De un momento a otro, entre tanto los criados se deshacían de la vajilla y acomodaban un siguiente platillo sobre los manteles, su consejero carraspeó e hizo sonar la porcelana con un tenedor, anunciándoles a los comensales un nuevo brindis. Con un rápido gesto de mano del Rey, los violinistas y arpistas aliviaron su vivaz tonada.

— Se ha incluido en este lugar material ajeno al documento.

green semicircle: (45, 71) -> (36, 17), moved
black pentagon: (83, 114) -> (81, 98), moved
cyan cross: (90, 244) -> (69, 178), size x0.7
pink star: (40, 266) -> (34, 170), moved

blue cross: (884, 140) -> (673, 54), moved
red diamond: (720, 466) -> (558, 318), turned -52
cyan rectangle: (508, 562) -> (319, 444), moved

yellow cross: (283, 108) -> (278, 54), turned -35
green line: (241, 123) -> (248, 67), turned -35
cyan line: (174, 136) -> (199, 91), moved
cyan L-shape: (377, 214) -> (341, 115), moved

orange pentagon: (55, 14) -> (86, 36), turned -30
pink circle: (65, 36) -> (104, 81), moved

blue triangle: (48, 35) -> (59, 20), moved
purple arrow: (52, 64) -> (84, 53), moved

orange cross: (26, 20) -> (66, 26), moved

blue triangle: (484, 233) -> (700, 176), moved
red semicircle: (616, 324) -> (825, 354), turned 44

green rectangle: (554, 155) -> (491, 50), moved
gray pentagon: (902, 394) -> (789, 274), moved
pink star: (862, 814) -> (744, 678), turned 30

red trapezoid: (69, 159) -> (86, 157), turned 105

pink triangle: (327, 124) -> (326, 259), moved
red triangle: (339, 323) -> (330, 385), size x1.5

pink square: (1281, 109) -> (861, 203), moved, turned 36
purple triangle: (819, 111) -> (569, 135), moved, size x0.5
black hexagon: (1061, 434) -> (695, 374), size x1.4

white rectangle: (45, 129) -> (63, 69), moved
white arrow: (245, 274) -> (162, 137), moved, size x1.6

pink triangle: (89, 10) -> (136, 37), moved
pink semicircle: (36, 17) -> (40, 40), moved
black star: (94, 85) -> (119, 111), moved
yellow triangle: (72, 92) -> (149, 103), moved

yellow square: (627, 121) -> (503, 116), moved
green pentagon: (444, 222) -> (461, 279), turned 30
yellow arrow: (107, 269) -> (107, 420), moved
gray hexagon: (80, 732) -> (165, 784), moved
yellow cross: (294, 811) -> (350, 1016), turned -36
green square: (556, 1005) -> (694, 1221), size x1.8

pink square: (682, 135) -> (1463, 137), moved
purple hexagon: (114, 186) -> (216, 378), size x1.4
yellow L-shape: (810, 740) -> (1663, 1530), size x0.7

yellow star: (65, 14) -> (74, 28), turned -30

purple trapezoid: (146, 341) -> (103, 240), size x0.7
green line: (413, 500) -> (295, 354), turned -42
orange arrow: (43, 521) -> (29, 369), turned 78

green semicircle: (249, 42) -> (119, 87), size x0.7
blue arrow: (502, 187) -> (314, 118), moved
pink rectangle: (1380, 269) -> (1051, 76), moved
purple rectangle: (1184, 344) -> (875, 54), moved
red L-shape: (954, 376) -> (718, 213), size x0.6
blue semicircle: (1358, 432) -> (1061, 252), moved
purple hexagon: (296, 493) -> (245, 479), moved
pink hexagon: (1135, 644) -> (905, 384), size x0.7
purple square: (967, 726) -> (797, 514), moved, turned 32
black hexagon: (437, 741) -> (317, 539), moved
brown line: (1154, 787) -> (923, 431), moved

— Majestad, señores — En su siempre sosegado rostro se exhibía una sonrisa de labios apretados. —. A pesar de que lord Thomas sea el invitado de honor de este banquete, quisiera agradeceros a todos por haberme permitido servir a vuestro lado durante tantos años. Han pasado muchos. Pero nunca es tarde para sentirse agradecido — Alzó su copa, y los comensales lo imitaron. —. En fin, qué este brindis sea por vosotros, la Corte del Rey. Por el reino. Y en especial por mí querido Rey. Una nueva y maravillosa era se cernirá pronto sobre esta nación, gracias a cada hombre sentado en esta mesa. Disfrutad lo que resta de la cena.
II – Konash
Konash reía de angustia, recostado al pie de su cama, al no poder asomarse a la ventana a gritar a los cuatro vientos del baluarte. Rompecorazones yacía sobre su regazo y la armadura platinada, lo más lejos posible, esparcida sobre el suelo de la habitación.
«El Arrogante» comenzaron a llamarlo, nobles y plebeyos por igual, aquel día en que fue ungido con el título de caballero. Naturalmente siempre había pecado de arrogante. ¿Y cómo no hacerlo cuando nadie en todo el reino había sido capaz de desmontarlo en una justa, ganarle en combate singular o siquiera darle juego en batalla? Todo el que alguna vez fue tan valiente o tan estúpido como para plantarle cara en un verdadero duelo no era entonces más que comida para los gusanos.
El orgullo de quien fuera el más grande caballero no le cabía en el pecho; era un monstruo imparable al que llevaba alimentado durante treinta años. Todo este tiempo lo había empleado en distinguirse entre los demás hombres, en sucederse mejor que ellos en cada aspecto de importancia. Aunque no tuviera el sentido del deber enfermizo y la servidumbre de su hermano, que siempre había sabido reprochárselo, Konash siempre había sido más que él; y siempre él lo había tratado de menos.